FAQ
All:

I have some questions regarding hive that I hope you can help me with. I haven't had too much luck with the documentation on these, so any tips would be much appreciated.

I initially posted these on the amazon elastic mapreduce message board, since some are S3 related, but I have gotten no love there.

- Can you create an external table that covers .bz2 files? For example, if I push a bunch of log files to a directory that are .bz2 compressed, can I directly select rows from the external table? If not, what is the best way of loading the .bz2 into a temporary Hive table such that I can do wildcarding?

All of these files are in subdirectories, with the directory names serving as partition names.

- Is there some trick to storing compressed Hive tables that isn't clearly documented? I tried the recipe in the Hive tutorial but didn't have much luck. Anyone here have any success? This is using Hive 0.4.0 in amazon's cloud.

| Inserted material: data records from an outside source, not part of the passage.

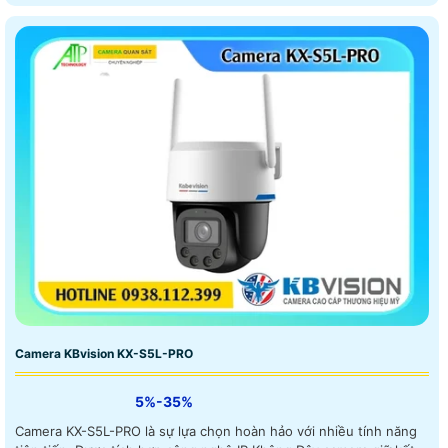
Camera KBvision KX-S5L-PRO
5%-35%
Camera KX-S5L-PRO là sự lựa chọn hoàn hảo với nhiều tính năng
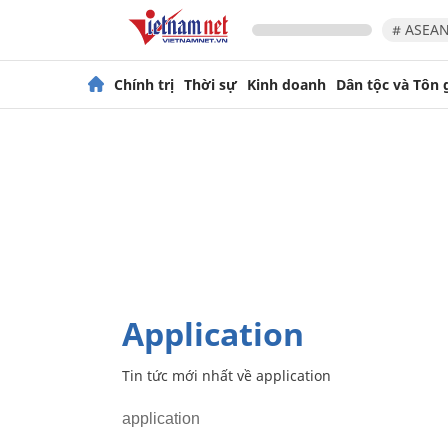
# ASEAN
Chính trị
Thời sự
Kinh doanh
Dân tộc và Tôn 
application
Tin tức mới nhất về
application
application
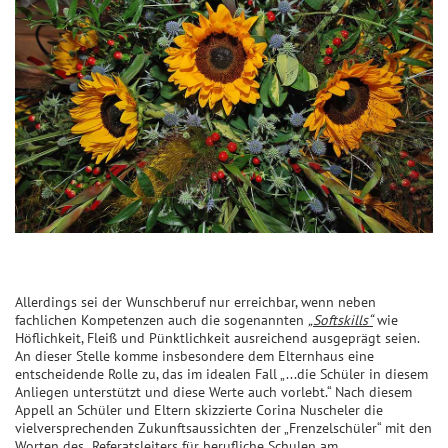
Allerdings sei der Wunschberuf nur erreichbar, wenn neben
fachlichen Kompetenzen auch die sogenannten
„Softskills“
wie
Höflichkeit, Fleiß und Pünktlichkeit ausreichend ausgeprägt seien.
An dieser Stelle komme insbesondere dem Elternhaus eine
entscheidende Rolle zu, das im idealen Fall „...die Schüler in diesem
Anliegen unterstützt und diese Werte auch vorlebt.“ Nach diesem
Appell an Schüler und Eltern skizzierte Corina Nuscheler die
vielversprechenden Zukunftsaussichten der „Frenzelschüler“ mit den
Worten des Referatsleiters für berufliche Schulen am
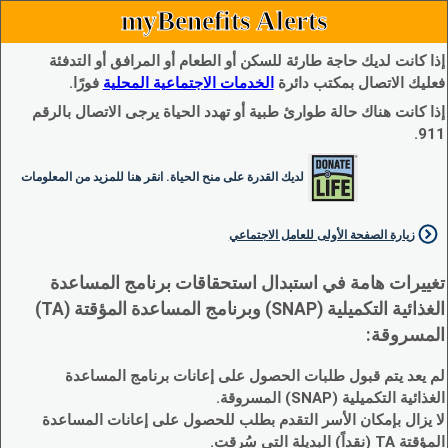
myBenefits Alerts
إذا كانت لديك حاجة طارئة للسكن أو الطعام أو المرافق أو التدفئة
فعليك الاتصال بمكتب دائرة
الخدمات الاجتماعية المحلية
فورًا.
إذا كانت هناك حالة طوارئ طبية أو تهدد الحياة يرجى الاتصال بالرقم
911.
لديك القدرة على منح الحياة. انقر هنا للمزيد من المعلومات
زيارة الصفحة الأولى للعامل الاجتماعي
تغييرات هامة في استبدال استحقاقات برنامج المساعدة
الغذائية التكميلية (SNAP) وبرنامج المساعدة المؤقتة (TA)
المسروقة:
لم يعد يتم قبول طلبات الحصول على إعانات برنامج المساعدة
الغذائية التكميلية (SNAP) المسروقة.
لا يزال بإمكان الأسر التقدم بطلب للحصول على إعانات المساعدة
المؤقتة TA (نقداً) البديلة التي سُرقت.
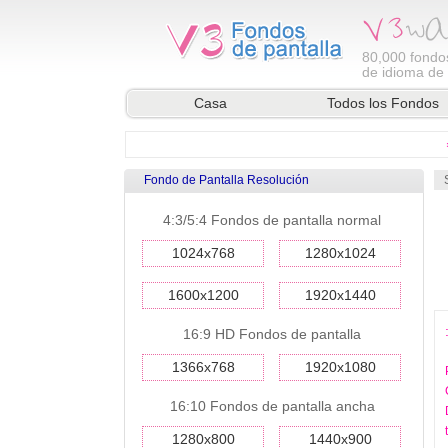
80,000
fondos
de idioma de l
Casa
Todos los Fondos
Fondo de Pantalla Resolución
4:3/5:4 Fondos de pantalla normal
1024x768
1280x1024
1600x1200
1920x1440
16:9 HD Fondos de pantalla
1366x768
1920x1080
16:10 Fondos de pantalla ancha
1280x800
1440x900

- Has anyone tried to compress the tables via .bz2 instead? Is there an easy way of stream compressing it when using the s3 interfaces?

- What is more efficient: storing the tables in S3 as s3:// or s3n://?

Thanks for your help!

Adam

Search Discussions

  • Carl Steinbach at Jan 25, 2010 at 6:59 pm
    Hi Adam,

    Hive actually relies on the underlying Hadoop implementation for compression
    support, i.e. whether or not Hive can support bz2 compressed files depends
    on whether or not the Hadoop cluster the files are stored in supports the
    bzip2 compression codec. Support for bzip2 was added in Hadoop 0.19, and it
    looks like Amazon's EMR is running a variant of Hadoop 0.18.3, which
    supports gzip but not bzip2.

    There is a discussion of these issues on the Amazon EMR help forum here:
    http://developer.amazonwebservices.com/connect/thread.jspa?messageID=145636

    Thanks.

    Carl
    On Mon, Jan 25, 2010 at 10:38 AM, Adam J. O'Donnell wrote:

    All:

    I have some questions regarding hive that I hope you can help me with. I
    haven't had too much luck with the documentation on these, so any tips would
    be much appreciated.

    I initially posted these on the amazon elastic mapreduce message board,
    since some are S3 related, but I have gotten no love there.

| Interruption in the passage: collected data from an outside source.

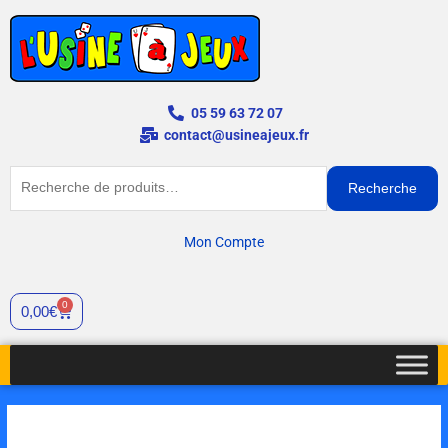
Aller
au
contenu
05 59 63 72 07
contact@usineajeux.fr
Recherche
Recherche
pour :
Mon Compte
0
Cart
0,00
€
quantité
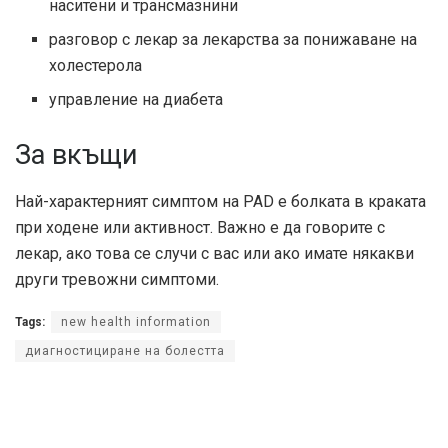
наситени и трансмазнини
разговор с лекар за лекарства за понижаване на
холестерола
управление на диабета
За вкъщи
Най-характерният симптом на PAD е болката в краката
при ходене или активност. Важно е да говорите с
лекар, ако това се случи с вас или ако имате някакви
други тревожни симптоми.
Tags:
new health information
диагностициране на болестта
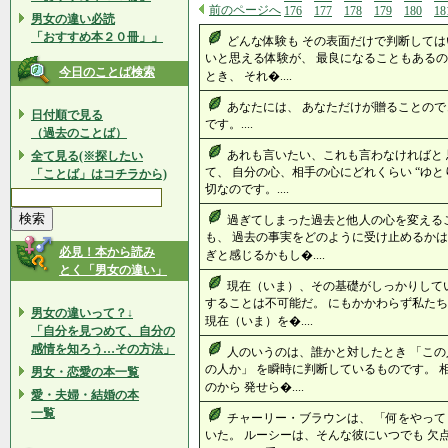
前のページへ
176
177
178
179
180
18
男女の違い必読
「おすすめ本２０冊」」
どんな体験も その表面だけで判断しては
いと思える体験が、 最良になることもあるの
今日のことば検索
とき、 それ�....
あなたには、 あなただけが贈ることので
日付順で見る
です。....
（過去のことば）
あれも言いたい、これも言わなければと
全て見る(※探したい
て、 自分の心、相手の心にどれくらい “ゆと
「ことば」はコチラから)
切なのです。....
過ぎてしまった過去と他人の心を変える
も、 過去の事実をどのように受け止めるかは
必見！本から読み
ぎと感じるかもし�....
とく「男女の違い」
現在（いま）、その基礎がしっかりして
することは不可能だ。 にもかかわらず私たち
男女の違いって？↓
現在（いま）を�....
「自分を見つめて、自分の
感情を知ろう…その方法」
人のいうのは、誰かと対したとき 「こ
の人か」 を瞬時に判断しているものです。 
男女・恋愛の本一覧
のから 発せら�....
愛・夫婦・結婚の本
一覧
チャーリー・ブラウンは、 「何をやって
いた。 ルーシーは、そんな彼にいつでも 欠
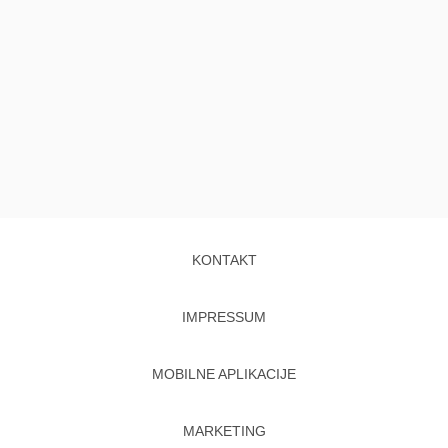
KONTAKT
IMPRESSUM
MOBILNE APLIKACIJE
MARKETING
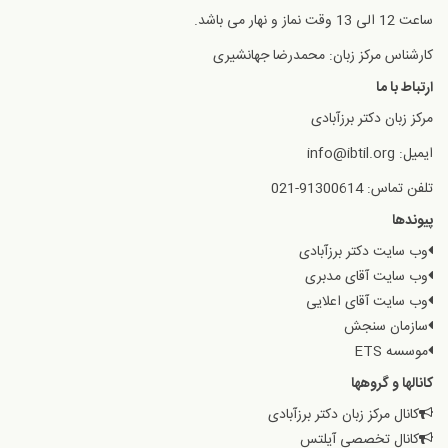
ساعت 12 الی 13 وقت نماز و نهار می باشد.
کارشناس مرکز زبان: محمدرضا جهانشیری
ارتباط با ما
مرکز زبان دکتر برزآبادی
ایمیل: info@ibtil.org
تلفن تماس: 91300614-021
پیوندها
وب سایت دکتر برزآبادی
وب سایت آقای مدبری
وب سایت آقای اعلایی
سازمان سنجش
موسسه ETS
کانالها و گروهها
کانال مرکز زبان دکتر برزآبادی
کانال تخصصی آیلتس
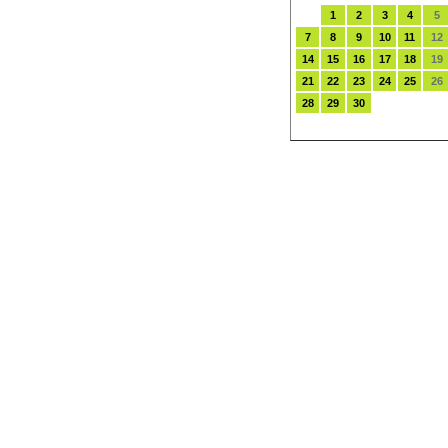
1
2
3
4
5
7
8
9
10
11
12
14
15
16
17
18
19
21
22
23
24
25
26
28
29
30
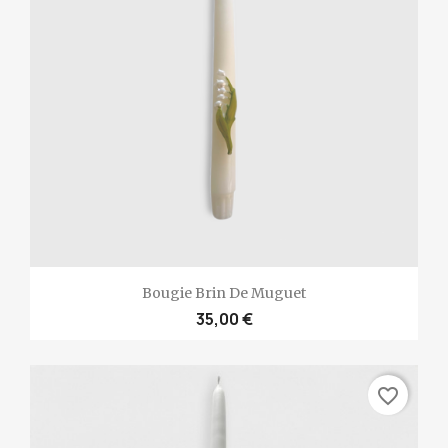
Bougie Brin De Muguet
35,00 €
favorite_border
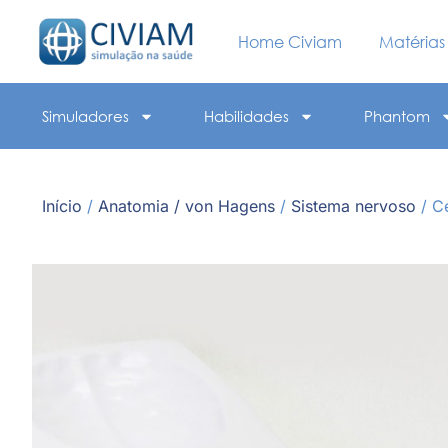
Home Civiam
Matérias
Simuladores
Habilidades
Phantom
Início
/
Anatomia / von Hagens
/
Sistema nervoso
/ C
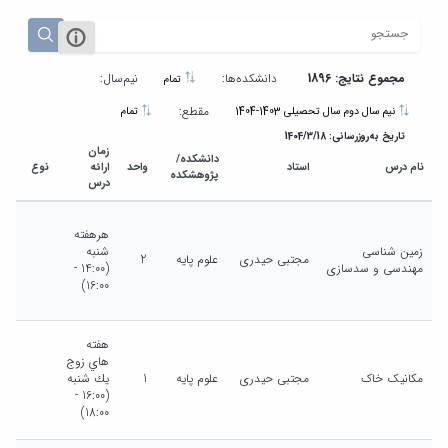
مراکز
مرتبط
بنیاد
ملی
نخبگان
مجموع نتایج: 1896
دانشکده‌ها:
نیم‌سال:
تمام
شرکت
مقطع:
نیم سال دوم سال تحصیلی 1403-1404
تمام
های
تاریخ به‌روزرسانی: 1404/3/18
دانش
زمان
دانشکده/
بنیان
نام درس
استاد
واحد
ارائه
نوع
مقط
پژوهشکده
آئین
درس
نامه ها
و
هرهفته
فرآیندها
زمین شناسی
شنبه
مجتبی حیدری
علوم پایه
2
آئین
مهندسی و سدسازی
(14:00 -
نامه
16:00)
نامه
های
پژوهشی
هفته
هاي زوج
فرم
مکانیک خاک
مجتبی حیدری
علوم پایه
1
يك شنبه
های
(16:00 -
پژوهشی
18:00)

    - Can you create an external table that covers .bz2 files? For example, if
    I push a bunch of log files to a directory that are .bz2 compressed, can I
    directly select rows from the external table? If not, what is the best way
    of loading the .bz2 into a temporary Hive table such that I can do
    wildcarding?

    All of these files are in subdirectories, with the directory names serving
    as partition names.

    - Is there some trick to storing compressed Hive tables that isn't clearly
    documented? I tried the recipe in the Hive tutorial but didn't have much
    luck. Anyone here have any success? This is using Hive 0.4.0 in amazon's
    cloud.

    - Has anyone tried to compress the tables via .bz2 instead? Is there an
    easy way of stream compressing it when using the s3 interfaces?

    - What is more efficient: storing the tables in S3 as s3:// or s3n://?

    Thanks for your help!

    Adam
  • Adam J. O'Donnell at Jan 25, 2010 at 7:41 pm
    Damn thanks for the tip Carl. I forgot the version of hadoop amazon is running is a little old.

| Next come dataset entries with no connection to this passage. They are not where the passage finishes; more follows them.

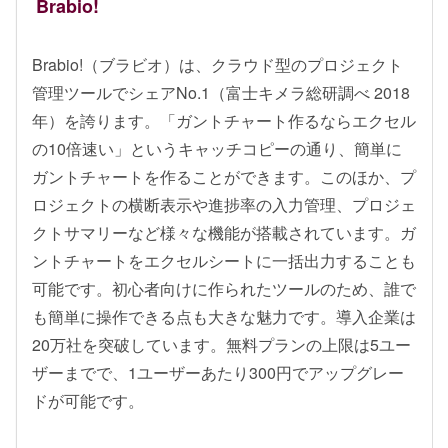
Brabio!
Brabio!（ブラビオ）は、クラウド型のプロジェクト
管理ツールでシェアNo.1（富士キメラ総研調べ 2018
年）を誇ります。「ガントチャート作るならエクセル
の10倍速い」というキャッチコピーの通り、簡単に
ガントチャートを作ることができます。このほか、プ
ロジェクトの横断表示や進捗率の入力管理、プロジェ
クトサマリーなど様々な機能が搭載されています。ガ
ントチャートをエクセルシートに一括出力することも
可能です。初心者向けに作られたツールのため、誰で
も簡単に操作できる点も大きな魅力です。導入企業は
20万社を突破しています。無料プランの上限は5ユー
ザーまでで、1ユーザーあたり300円でアップグレー
ドが可能です。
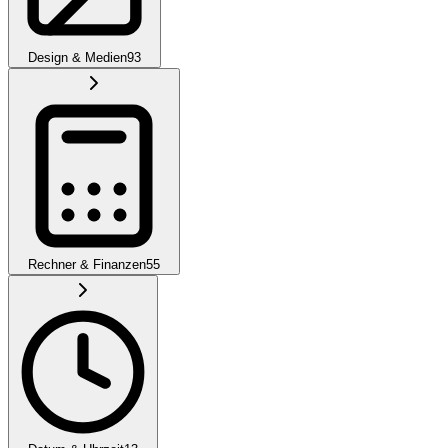
Design & Medien
93
Rechner & Finanzen
55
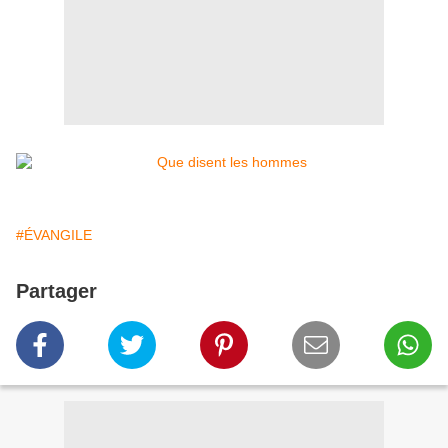
#ÉVANGILE
Partager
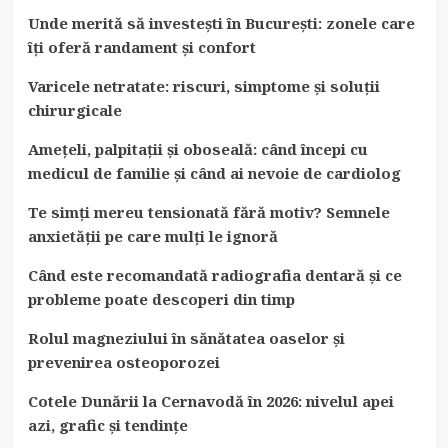
Unde merită să investești în București: zonele care
îți oferă randament și confort
Varicele netratate: riscuri, simptome și soluții
chirurgicale
Amețeli, palpitații și oboseală: când începi cu
medicul de familie și când ai nevoie de cardiolog
Te simți mereu tensionată fără motiv? Semnele
anxietății pe care mulți le ignoră
Când este recomandată radiografia dentară și ce
probleme poate descoperi din timp
Rolul magneziului în sănătatea oaselor și
prevenirea osteoporozei
Cotele Dunării la Cernavodă în 2026: nivelul apei
azi, grafic și tendințe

    Any ideas on getting table compression on output to work? For example, do I have to specify exec.compress.output on every run, or should i put that into my hive-site.xml? I assume that isn't stored in the metadata store, is it? Also, how efficient is the block storage? Is there a knob I can adjust on that?

    Thanks!
    On Jan 25, 2010, at 10:58 AM, Carl Steinbach wrote:

    Hi Adam,

    Hive actually relies on the underlying Hadoop implementation for compression support, i.e. whether or not Hive can support bz2 compressed files depends on whether or not the Hadoop cluster the files are stored in supports the bzip2 compression codec. Support for bzip2 was added in Hadoop 0.19, and it looks like Amazon's EMR is running a variant of Hadoop 0.18.3, which supports gzip but not bzip2.

    There is a discussion of these issues on the Amazon EMR help forum here:
    http://developer.amazonwebservices.com/connect/thread.jspa?messageID=145636

    Thanks.

    Carl

    On Mon, Jan 25, 2010 at 10:38 AM, Adam J. O'Donnell wrote:
    All:

    I have some questions regarding hive that I hope you can help me with. I haven't had too much luck with the documentation on these, so any tips would be much appreciated.

    I initially posted these on the amazon elastic mapreduce message board, since some are S3 related, but I have gotten no love there.

    - Can you create an external table that covers .bz2 files? For example, if I push a bunch of log files to a directory that are .bz2 compressed, can I directly select rows from the external table? If not, what is the best way of loading the .bz2 into a temporary Hive table such that I can do wildcarding?

    All of these files are in subdirectories, with the directory names serving as partition names.

    - Is there some trick to storing compressed Hive tables that isn't clearly documented? I tried the recipe in the Hive tutorial but didn't have much luck. Anyone here have any success? This is using Hive 0.4.0 in amazon's cloud.

    - Has anyone tried to compress the tables via .bz2 instead? Is there an easy way of stream compressing it when using the s3 interfaces?

    - What is more efficient: storing the tables in S3 as s3:// or s3n://?

    Thanks for your help!

    Adam
    --
    Adam J. O'Donnell, Ph.D.
    Immunet Corporation
    Cell: +1 (267) 251-0070
  • Zheng Shao at Jan 26, 2010 at 1:55 am
    We just can put it in hive-site.xml.

    The block storage is pretty efficient since the compression codec is
    native. It should be close to what you get with the command line tools
    like "bzip2" and "gzip".

    Zheng
    On Mon, Jan 25, 2010 at 11:40 AM, Adam J. O'Donnell wrote:
    Damn thanks for the tip Carl.  I forgot the version of hadoop amazon is running is a little old.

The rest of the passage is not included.